**Input data**
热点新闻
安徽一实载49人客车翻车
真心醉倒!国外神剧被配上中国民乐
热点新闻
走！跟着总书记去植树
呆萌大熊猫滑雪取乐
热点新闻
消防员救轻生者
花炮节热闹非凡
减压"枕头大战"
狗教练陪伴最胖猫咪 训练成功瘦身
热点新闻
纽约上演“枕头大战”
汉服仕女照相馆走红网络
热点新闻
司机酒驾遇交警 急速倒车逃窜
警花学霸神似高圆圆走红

**What to work on**
Each line of the listing is to be repeated without alteration.

**Final answer**
热点新闻
安徽一实载49人客车翻车
真心醉倒!国外神剧被配上中国民乐
热点新闻
走！跟着总书记去植树
呆萌大熊猫滑雪取乐
热点新闻
消防员救轻生者
花炮节热闹非凡
减压"枕头大战"
狗教练陪伴最胖猫咪 训练成功瘦身
热点新闻
纽约上演“枕头大战”
汉服仕女照相馆走红网络
热点新闻
司机酒驾遇交警 急速倒车逃窜
警花学霸神似高圆圆走红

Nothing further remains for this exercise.